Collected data

━━━

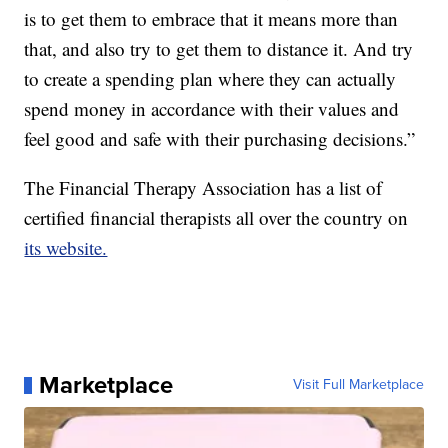
is to get them to embrace that it means more than
that, and also try to get them to distance it. And try
to create a spending plan where they can actually
spend money in accordance with their values and
feel good and safe with their purchasing decisions.”
The Financial Therapy Association has a list of
certified financial therapists all over the country on
its website.
Marketplace
Visit Full Marketplace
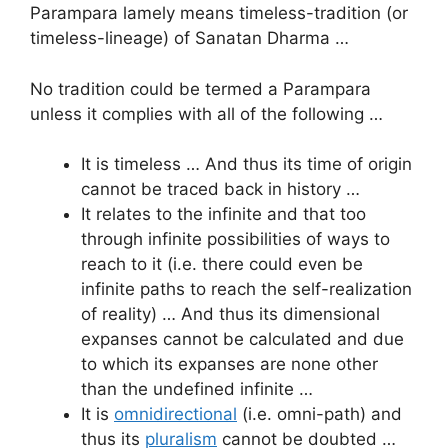
Parampara lamely means timeless-tradition (or
timeless-lineage) of Sanatan Dharma …
No tradition could be termed a Parampara
unless it complies with all of the following …
It is timeless … And thus its time of origin
cannot be traced back in history …
It relates to the infinite and that too
through infinite possibilities of ways to
reach to it (i.e. there could even be
infinite paths to reach the self-realization
of reality) … And thus its dimensional
expanses cannot be calculated and due
to which its expanses are none other
than the undefined infinite …
It is
omnidirectional
(i.e. omni-path) and
thus its
pluralism
cannot be doubted …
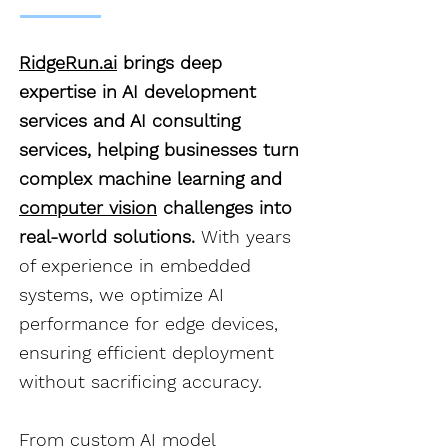
RidgeRun.ai
brings deep
expertise in AI development
services and AI consulting
services, helping businesses turn
complex machine learning and
computer vision
challenges into
real-world solutions.
With years
of experience in embedded
systems, we optimize AI
performance for edge devices,
ensuring efficient deployment
without sacrificing accuracy.
From custom AI model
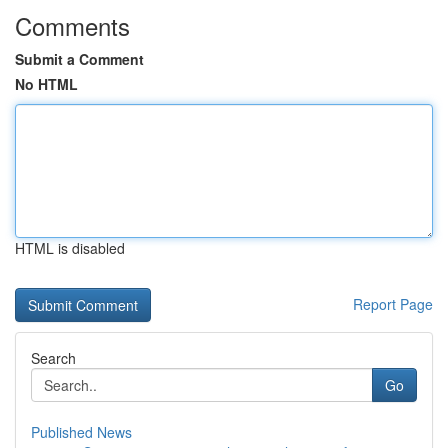
Comments
Submit a Comment
No HTML
HTML is disabled
Report Page
Search
Go
Published News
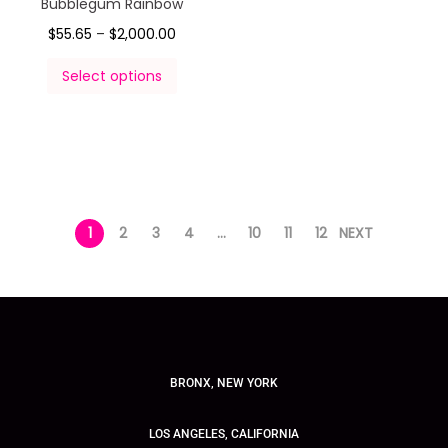
Bubblegum Rainbow
$
55.65
–
$
2,000.00
Select options
1
2
3
4
…
10
11
12
NEXT
BRONX, NEW YORK
LOS ANGELES, CALIFORNIA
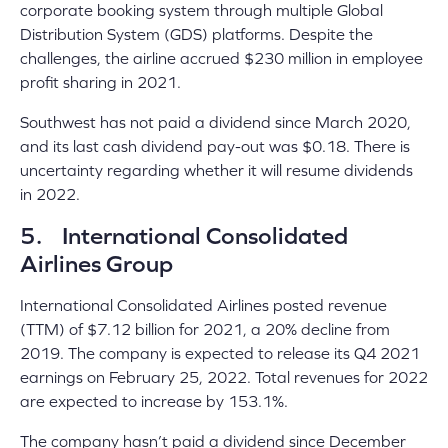
corporate booking system through multiple Global
Distribution System (GDS) platforms. Despite the
challenges, the airline accrued $230 million in employee
profit sharing in 2021.
Southwest has not paid a dividend since March 2020,
and its last cash dividend pay-out was $0.18. There is
uncertainty regarding whether it will resume dividends
in 2022.
5. International Consolidated
Airlines Group
International Consolidated Airlines posted revenue
(TTM) of $7.12 billion for 2021, a 20% decline from
2019. The company is expected to release its Q4 2021
earnings on February 25, 2022. Total revenues for 2022
are expected to increase by 153.1%.
The company hasn’t paid a dividend since December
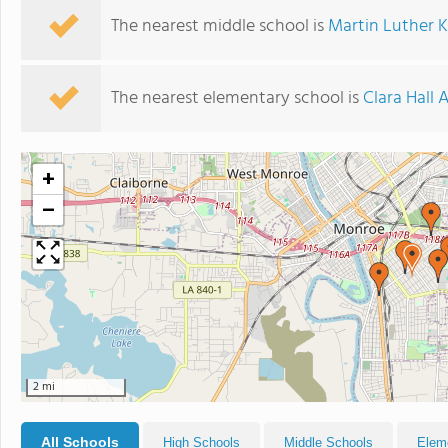
The nearest middle school is
Martin Luther K
The nearest elementary school is
Clara Hall 
+
−
2 mi
All Schools
High Schools
Middle Schools
Elem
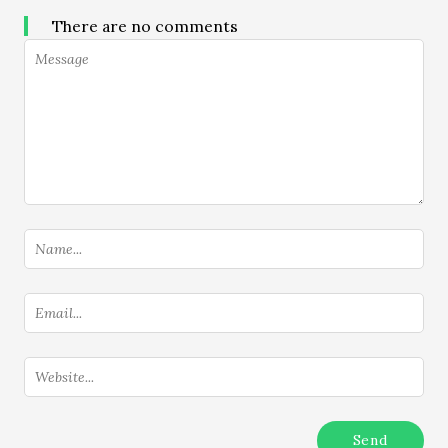
There are no comments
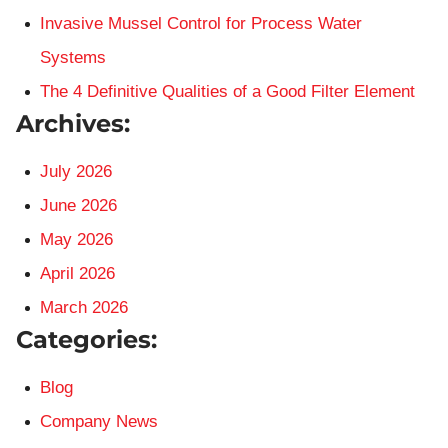
Invasive Mussel Control for Process Water
Systems
The 4 Definitive Qualities of a Good Filter Element
Archives:
July 2026
June 2026
May 2026
April 2026
March 2026
Categories:
Blog
Company News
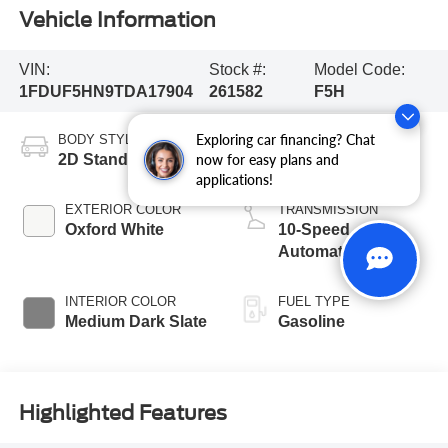
Vehicle Information
VIN:
Stock #:
Model Code:
1FDUF5HN9TDA17904
261582
F5H
Exploring car financing? Chat
BODY STYLE
ENGINE
2D Standard Cab
8 Cyl - 7.3 L
now for easy plans and
applications!
EXTERIOR COLOR
TRANSMISSION
Oxford White
10-Speed
Automatic
INTERIOR COLOR
FUEL TYPE
Medium Dark Slate
Gasoline
Highlighted Features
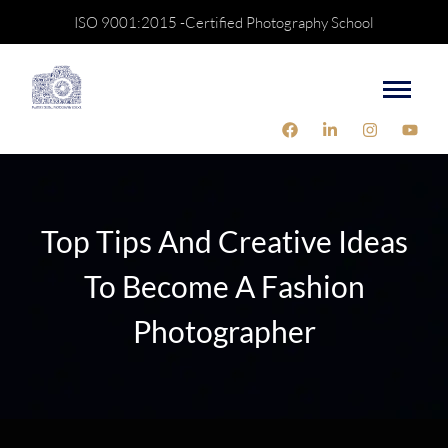
ISO 9001:2015 -Certified Photography School
Top Tips And Creative Ideas
To Become A Fashion
Photographer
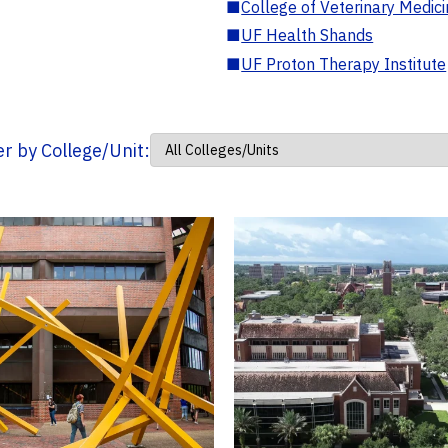
■
College of Veterinary Medic
■
UF Health Shands
■
UF Proton Therapy Institute
ter by College/Unit:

━━━

DIRECTIONS FOR THIS TASK
Where the string "since" appears in a line of the entries, count that line, and state the total alone.

WRITTEN ANSWER
2